Indiana University SPEA Edward J. Bloustein School of Planning and Public Policy University of Pennsylvania AIR American University

Panel Paper: What's the Evidence on Evidence-Based Policy? an Exploration of Research Used in US Regulatory Impact Analyses

Friday, November 13, 2015 : 8:30 AM
Grenada (Hyatt Regency Miami)

*Names in bold indicate Presenter

Mia Costa, Bruce A. Desmarais and John Hird, University of Massachusetts, Amherst
Major US federal regulatory decisions are developed and justified using regulatory impact analyses (RIAs) mandated by executive order. While regulators may be motivated by several political and practical reasons to rely on scientific evidence when developing RIAs, they are not required to do so, and previous research has shown that science-use significantly varies across agency and the surrounding political context.
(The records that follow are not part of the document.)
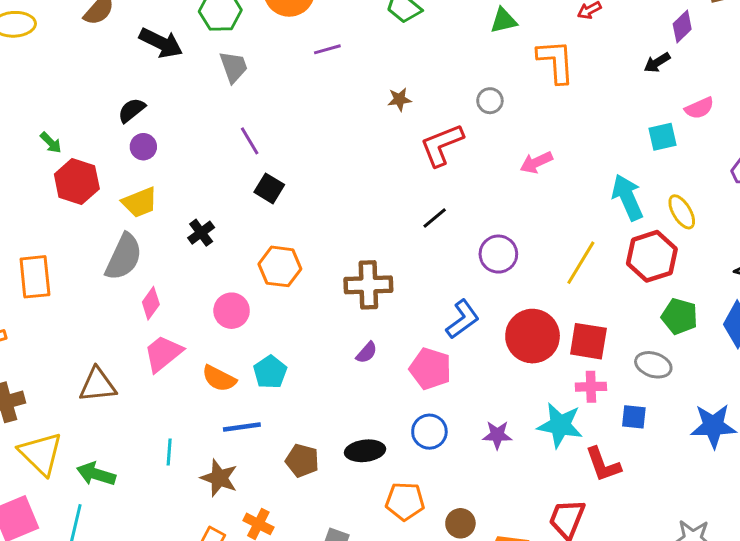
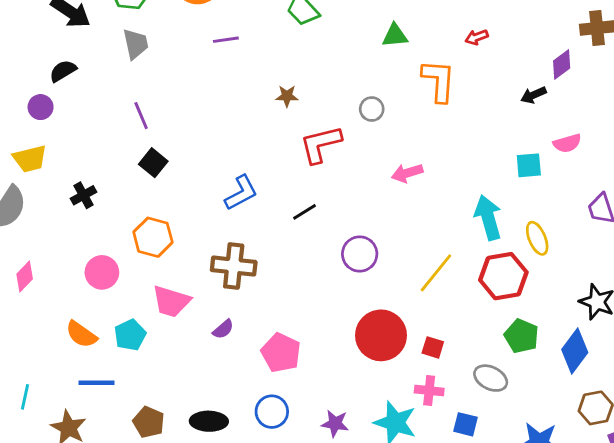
black semicircle: (132, 110) -> (63, 71), moved
pink diamond: (151, 303) -> (25, 276), moved
blue L-shape: (463, 319) -> (241, 193), moved
red square: (588, 341) -> (433, 347), size x0.6
pink trapezoid: (163, 353) -> (171, 301), moved, turned -132

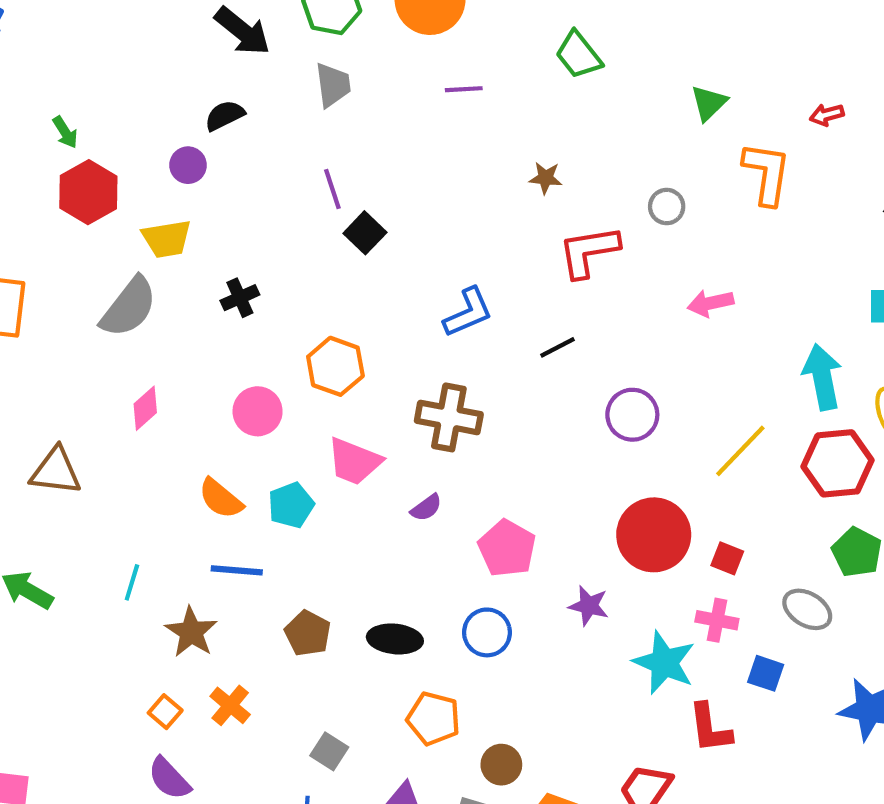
green triangle: (395, 36) -> (709, 103), turned -44
black square: (153, 163) -> (365, 233), moved
purple star: (335, 424) -> (589, 606), moved

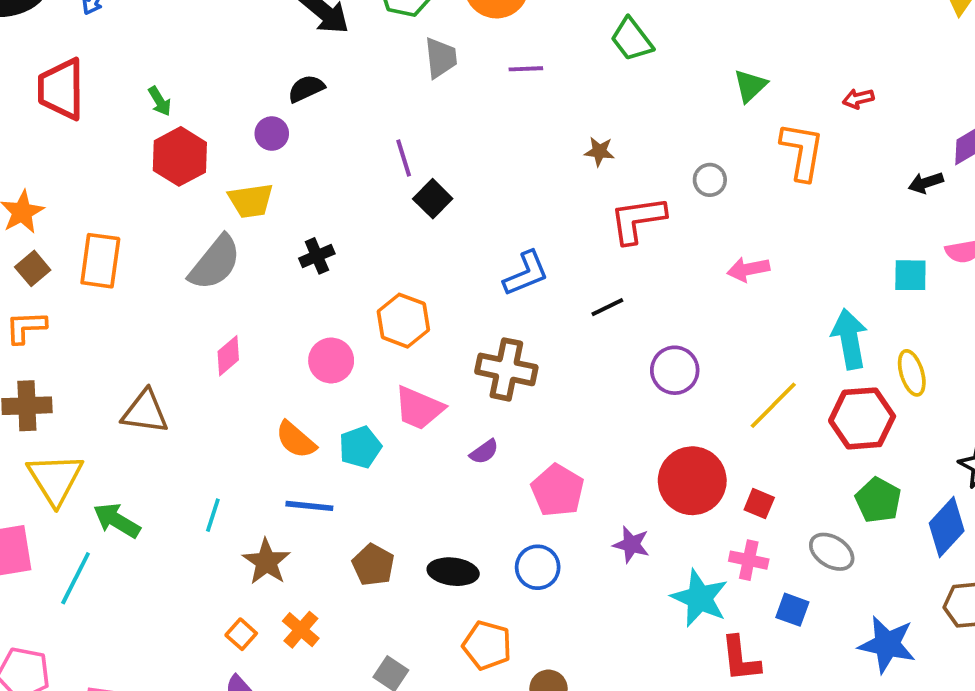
gray trapezoid: (333, 85) -> (441, 58), moved

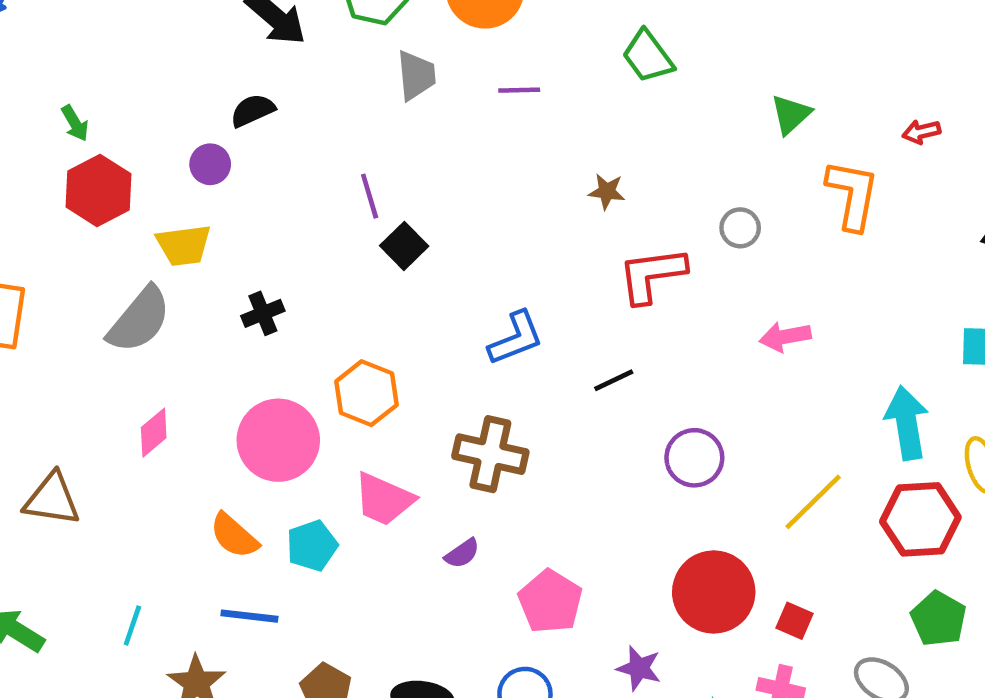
pink circle: (331, 360) -> (278, 440), size x1.5

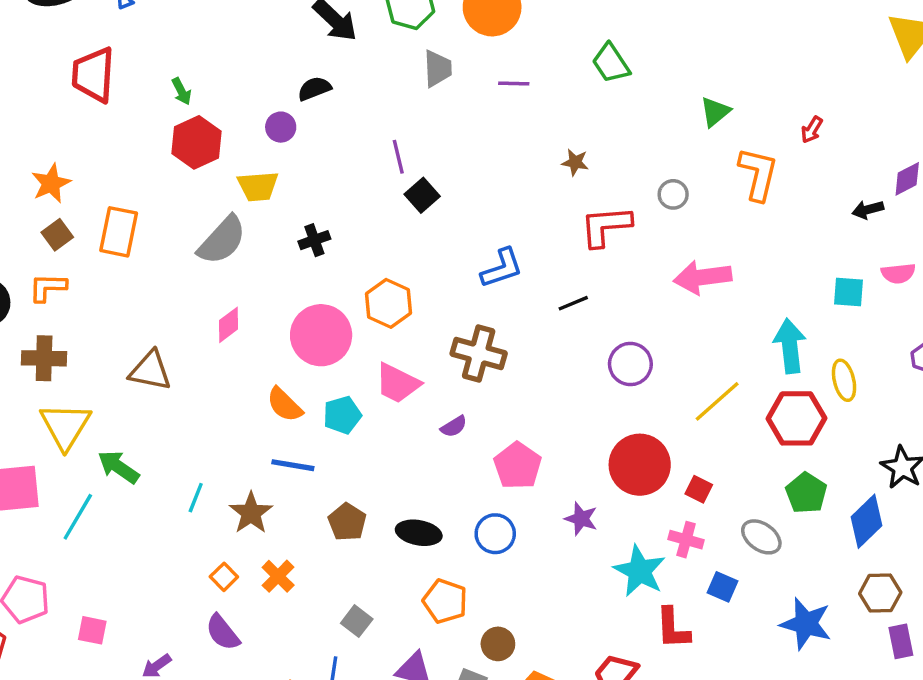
red arrow: (921, 132) -> (812, 130), turned -48
pink arrow: (785, 337) -> (703, 277), size x1.5
cyan line: (132, 626) -> (196, 498), moved

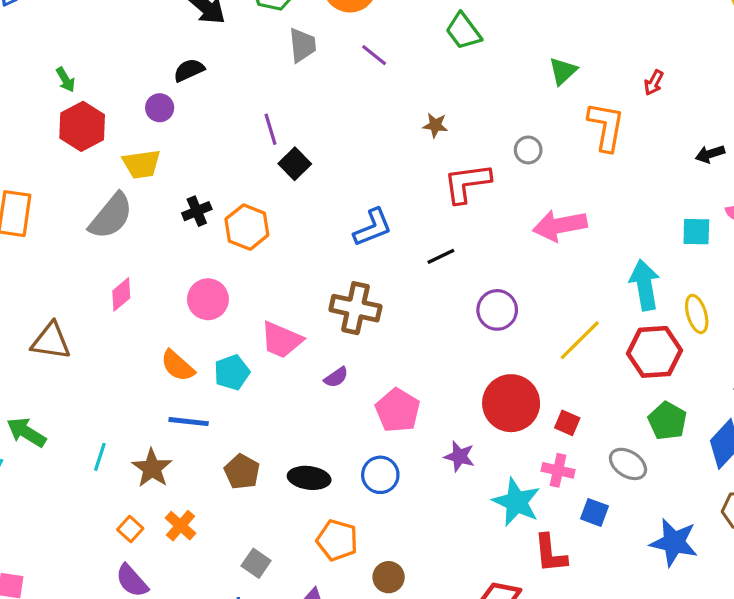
purple line: (514, 83) -> (374, 55), turned 40
orange hexagon: (389, 303) -> (247, 227), moved
pink circle: (321, 335) -> (208, 299), size x0.7

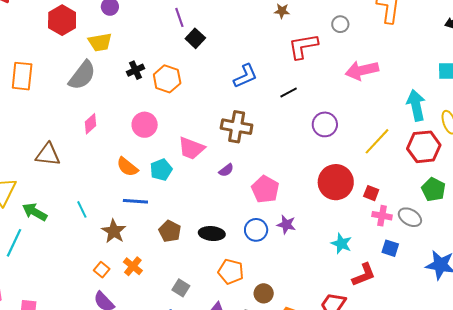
purple star: (459, 456) -> (286, 225), moved
cyan line: (100, 457) -> (82, 209), moved, turned -42
pink cross: (558, 470) -> (382, 216), moved
cyan star: (516, 502) -> (341, 244), size x0.7
red L-shape: (550, 553) -> (364, 275), turned -104

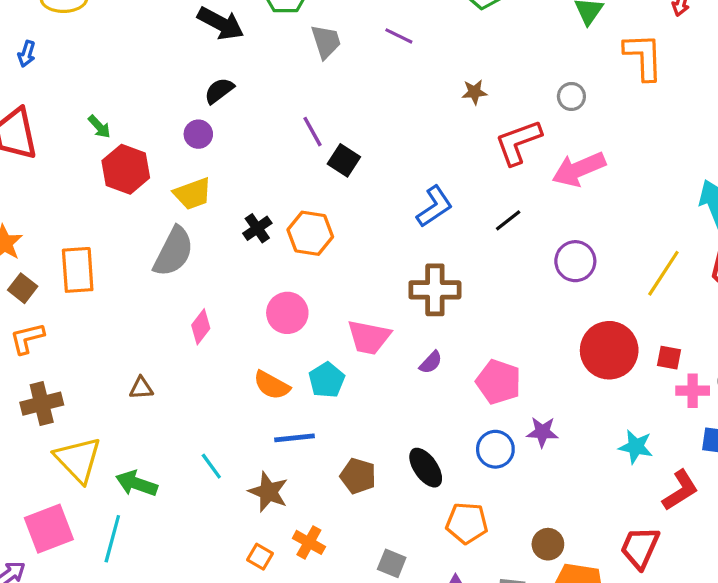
pink arrow: (362, 70) -> (579, 169), moved
brown triangle: (48, 155) -> (141, 388), size x0.6
black ellipse: (212, 234) -> (426, 468), turned 60
brown circle: (264, 293) -> (548, 544), moved

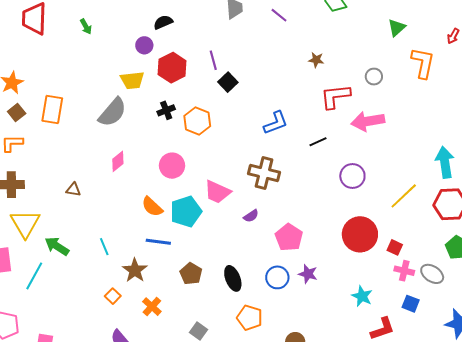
red hexagon: (126, 169) -> (172, 68), moved
cyan pentagon: (327, 380) -> (186, 212), size x1.4
orange square: (260, 557) -> (113, 296), moved

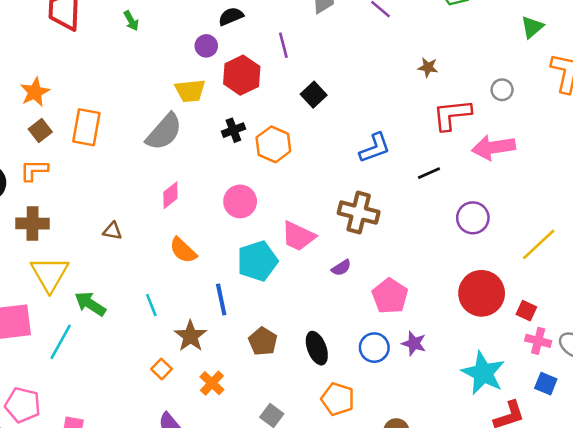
purple line: (213, 60) -> (283, 45), moved
orange semicircle: (152, 207) -> (183, 250), moved
blue line: (158, 242) -> (221, 300), turned 70
cyan star: (362, 296) -> (483, 373), size x1.6

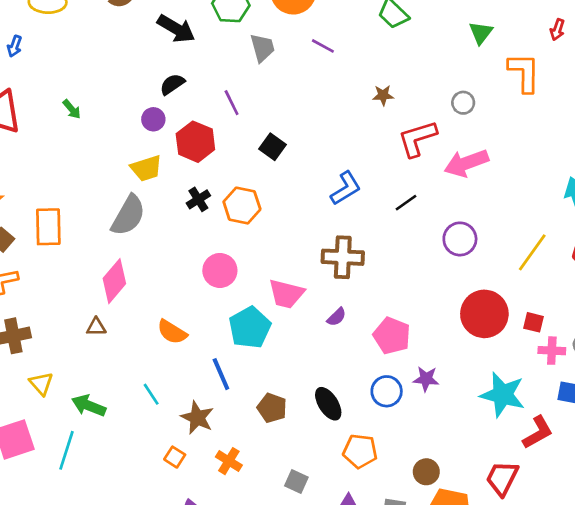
pink diamond: (170, 195) -> (114, 281), moved, size x1.5
yellow triangle: (50, 274) -> (41, 384), size x0.6

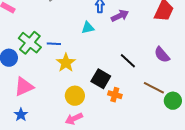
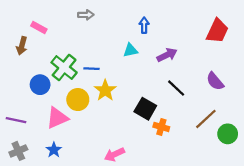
purple arrow: (120, 16) -> (167, 55), moved
brown line: (154, 88) -> (206, 119), turned -70
yellow circle: (75, 96) -> (78, 100), moved

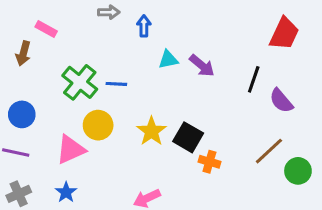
blue arrow: (144, 25) -> (144, 26), moved
purple arrow: (167, 55) -> (202, 66), moved, turned 66
blue circle: (40, 85) -> (22, 114), moved
black line: (176, 88) -> (254, 79), moved, turned 66
yellow star: (105, 90) -> (151, 131), moved

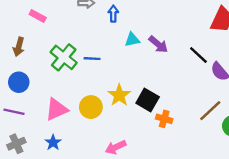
brown arrow: (23, 53) -> (19, 47), moved
black line: (254, 79) -> (198, 55), turned -66
yellow circle: (98, 125) -> (91, 107), moved

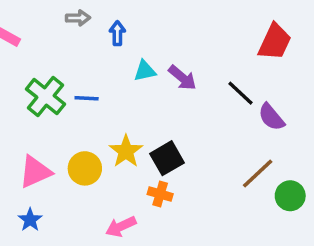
black square: (148, 100) -> (167, 158), turned 30
orange cross: (164, 119) -> (160, 194), moved

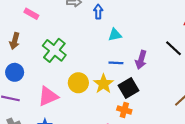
purple arrow: (182, 78) -> (141, 60), moved, turned 66
blue line: (87, 98) -> (116, 63), moved
yellow circle: (85, 168) -> (78, 83), moved

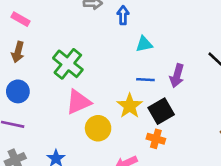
pink rectangle: (31, 14) -> (21, 19), moved
yellow circle: (78, 83) -> (98, 128), moved
pink triangle: (48, 96) -> (78, 102), moved

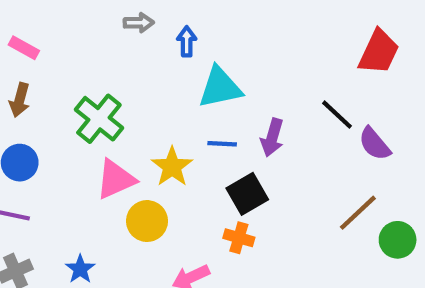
cyan triangle: (144, 44) -> (220, 87), size x1.6
yellow star: (130, 106) -> (172, 167), moved

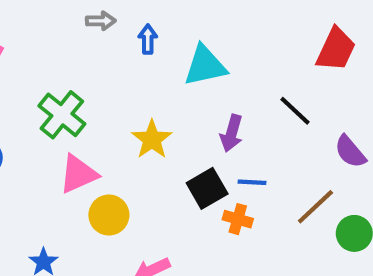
cyan triangle: (220, 87) -> (205, 66), moved
blue line: (222, 144) -> (252, 182), moved
purple semicircle: (375, 144) -> (350, 152), moved
yellow star: (172, 167) -> (152, 139), moved
orange cross: (239, 238) -> (238, 219), moved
Nevertheless, in the “Golden Age of evidence-based policy,” agencies are expected now more than ever to use the best evidence available to craft regulatory policies. There are few systematic analyses regarding the type and quality of evidence used. We examine the research cited in RIAs to understand what characteristics of research, scientific or otherwise, are most valued by policymakers. Specifically, we employ a novel dataset of citations in all 108 economically significant RIAs produced by US federal regulatory agencies between 2008 and 2012 to examine knowledge utilization in regulatory policymaking. Building off previous work that focused on peer-reviewed scientific citation patterns in RIAs, which is approximately 20 percent of total RIA citations, we summarize the use of evidence from all sources, including reports, other regulations/laws, law journals, etc.. Our analysis offers important contributions to scholarly research on public policy as well as a practical assessment of the types of research that are useful in the policymaking process. Understanding patterns of evidence use in RIAs advances the collective aim to develop the most effective policies and improve evidence-based policy practices.